Thanks for this piece. I am a retired teacher, and my daughter is an elementary school teacher. The amount of pressure on teachers these days is unbelievable. She feels under siege. She teaches in an elementary school where 85% are on free or reduced price lunches, half of the students do not speak English as their first language, and the turnover in her classroom is at least 25%/year. Yet she is expected to bring all students to grade level by the end of the school year regardless of where they started. It would be better to judge teachers on a child's percent improvement, rather than absolute scores.

MASKR

Posted Mon, Mar 7, 10:44 p.m. Inappropriate

It's interesting that CEOs and other "responsible" corporate officers are given bonuses and golden parachutes even if their corporations tank, and yet teachers are blamed for kids' low performances on tests when the teachers are only one factor among many.
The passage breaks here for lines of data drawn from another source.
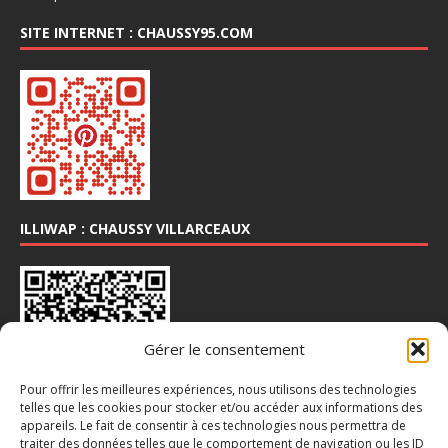
SITE INTERNET : CHAUSSY95.COM
ILLIWAP : CHAUSSY VILLARCEAUX
Gérer le consentement
Pour offrir les meilleures expériences, nous utilisons des technologies
telles que les cookies pour stocker et/ou accéder aux informations des
appareils. Le fait de consentir à ces technologies nous permettra de
INSTA : @CHAUSSY_VILLARCEAUX
traiter des données telles que le comportement de navigation ou les ID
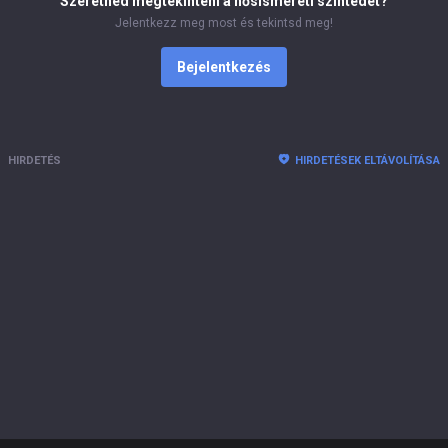
Szeretnéd megtekinteni a hősismereti szintedet?
Jelentkezz meg most és tekintsd meg!
Bejelentkezés
HIRDETÉS
HIRDETÉSEK ELTÁVOLÍTÁSA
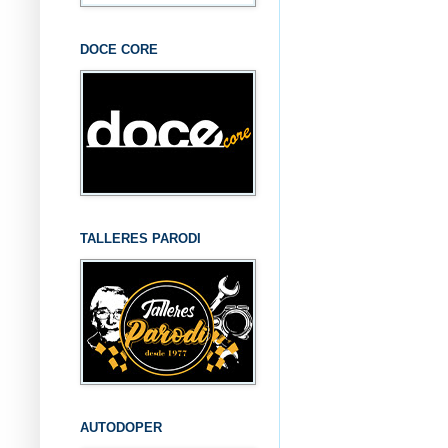
DOCE CORE
TALLERES PARODI
AUTODOPER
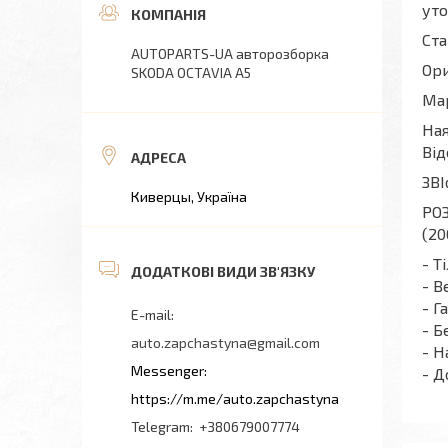
уто
Ста
AUTOPARTS-UA авторозборка
Ори
SKODA OCTAVIA A5
Мар
Ная
Від
ЗВІ
Киверцы, Україна
РОЗ
(20
- Т
- В
- Г
- Б
auto.zapchastyna@gmail.com
- Н
- Д
https://m.me/auto.zapchastyna
+380679007774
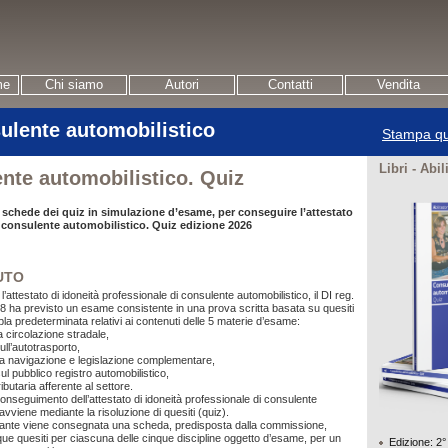
me
Chi siamo
Autori
Contatti
Vendita
ulente automobilistico
Stampa qu
Libri - Abil
nte automobilistico. Quiz
 schede dei quiz in simulazione d’esame, per conseguire l’attestato
i consulente automobilistico. Quiz edizione 2026
UTO
’attestato di idoneità professionale di consulente automobilistico, il DI reg.
8 ha previsto un esame consistente in una prova scritta basata su quesiti
pla predeterminata relativi ai contenuti delle 5 materie d’esame:
la circolazione stradale,
ull’autotrasporto,
lla navigazione e legislazione complementare,
ul pubblico registro automobilistico,
ributaria afferente al settore.
conseguimento dell’attestato di idoneità professionale di consulente
avviene mediante la risoluzione di quesiti (quiz).
rante viene consegnata una scheda, predisposta dalla commissione,
ue quesiti per ciascuna delle cinque discipline oggetto d’esame, per un
Edizione: 2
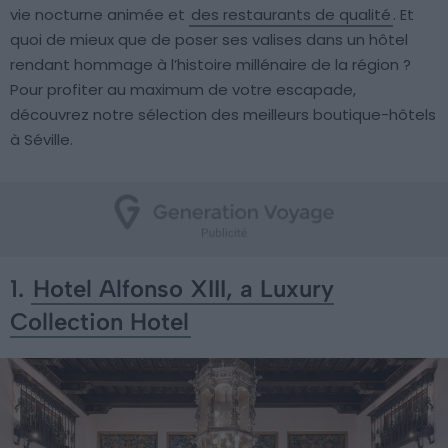
vie nocturne animée et
des restaurants de qualité
. Et
quoi de mieux que de poser ses valises dans un hôtel
rendant hommage à l’histoire millénaire de la région ?
Pour profiter au maximum de votre escapade,
découvrez notre sélection des meilleurs boutique-hôtels
à Séville.
1.
Hotel Alfonso XIII, a Luxury
Collection Hotel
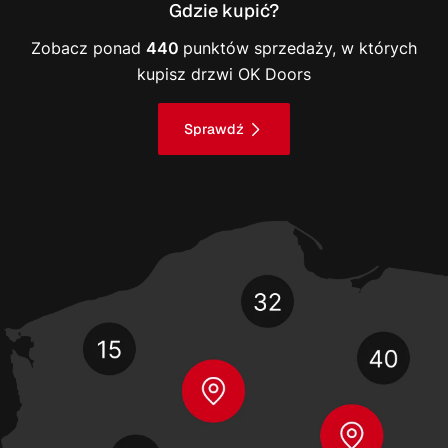
Gdzie kupić?
Zobacz ponad
440
punktów sprzedaży, w których
kupisz drzwi OK Doors
Sprawdź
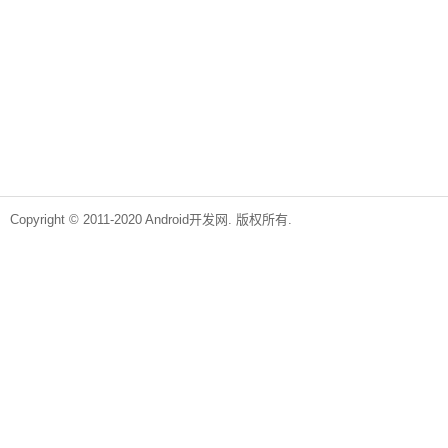
Copyright © 2011-2020 Android开发网. 版权所有.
Considering I'm pretty much disgusted with the WEA, I can't believe I just said that, but MASKR's comment really got through.

sarah90

Posted Thu, Mar 17, 5:36 p.m. Inappropriate

This is a much more thoughtful perspective than we had seen previously from Mr. Robinson. Thanks for that.

The solution to the academic achievement gap isn't difficult at all.

1. Identify the students who are working below grade level.

2. Give them the support they need to quickly catch up to grade level.

There is no reason to believe that the solution will be the same for any of them, let alone all of them. The key is in seeing students as individuals rather than a collective. When you look at the various flaws in the Education Reform movement (and there are many), one of the biggest is their focus on data at the school level rather than the student level.